A apreensão do celular de Bolsonaro, de um dos filhos, Carlos Bolsonaro (Republicanos-RJ), além do depoimento do presidente, foram requisitados pelos deputados federais Gleisi Hoffmann e Rui Falcão, ambos do PT, e pelas bancadas do PDT, PSB E PV.
No governo, é dado como certo que o procurador-geral da República, Augusto Aras, deverá opinar pelo arquivamento das notícias-crimes, mas isso não impediu que Heleno divulgasse a nota em tom de ameaça.
“O Gabinete de Segurança Institucional da Presidência alerta as autoridades constituídas que tal atitude é uma evidente tentativa de comprometer a harmonia entre os poderes e poderá ter consequências imprevisíveis para a estabilidade nacional”, diz Heleno, em nota publicada nas redes sociais. O Estadão apurou que a divulgação da nota foi acertada, além do presidente, com os demais ministros-generais do Palácio do Planalto.
Políticos reagem
A nota de Heleno gerou repercussões imediatas no mundo político. O deputado federal Eduardo Bolsonaro (PSL-SP), filho do presidente, replicou a publicação do ministro e escreveu "Selva", jargão militar. A deputada Carla Zambelli (PSL-SP) também endossou a publicação de Mourão. "Parabéns, @gen_heleno. Tamo juntos"".
O governador de São Paulo, João Doria (PSDB), classificou a fala de Heleno como uma "ameaça". "É inaceitável a ameaça desrespeitosa e autoritária da nota divulgada pelo Gabinete de Segurança Institucional da Presidência da República. A sociedade brasileira repudia qualquer tentativa de ataque à democracia", disse, em um tweet.
O governador do Maranhão, Flávio Dino (PCdoB), escreveu que a nota do ministro é uma ameaça ao STF. "Na República, nenhuma autoridade está imune a investigações ou acima da Lei.
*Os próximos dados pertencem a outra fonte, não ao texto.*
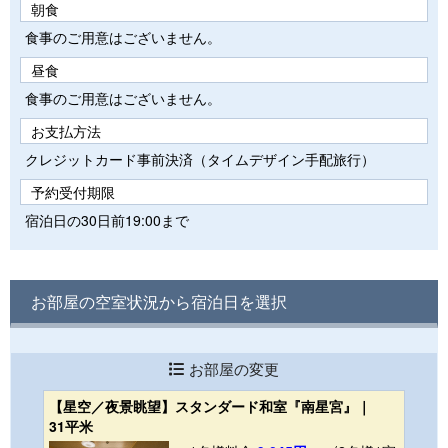
朝食
食事のご用意はございません。
昼食
食事のご用意はございません。
お支払方法
クレジットカード事前決済（タイムデザイン手配旅行）
予約受付期限
宿泊日の30日前19:00まで
お部屋の空室状況から宿泊日を選択
お部屋の変更
【星空／夜景眺望】スタンダード和室『南星宮』｜
31平米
E na democracia não existe tutela militar sobre os Poderes constitucionais", escreveu.
O vice-presidente nacional do Cidadania, deputado federal Rubens Bueno (PR), rechaçou nesta sexta-feira a postura do ministro do Gabinete de Segurança Institucional (GSI), general Augusto Heleno, que afirmou nesta sexta-feira por meio de nota que a eventual apreensão do celular do presidente Jair Bolsonaro seria “inconcebível” e teria “consequências imprevisíveis para a estabilidade nacional”.
"A nota infeliz soou como ameaça e qualquer ameaça a democracia precisa ser rechaçada de imediato. O presidente da República vem reiteradamente atacando as instituições e desafiando o bom senso e a Justiça. Ele não está acima da lei e se um ministro do STF viu indícios de crime, Bolsonaro precisa ser investigado. Ele não está acima da lei", afirmou Rubens Bueno.
A senadora Katia Abreu (Progressistas-TO) disse que o ministro ameaçou a democracia. "Muita ousadia e pretensão", escreveu. Seu colega de Senado Randolfe Rodrigues (Rede-AP) disse que a manifestação de Heleno demonstra "desespero do Planalto diante da divulgação do vídeo da reunião de ministros". Alessandro Vieira (Cidadania-SE) também criticou: "Não cabe ao GSI mandar recados ameaçadores a autoridades em uma democracia".
Candidata derrotada à Presidência em 2018, Marina Silva (Rede) disse que a lei vale para todos. "A ameaça do general Heleno ao STF é gravíssima e extremamente preocupante", escreveu.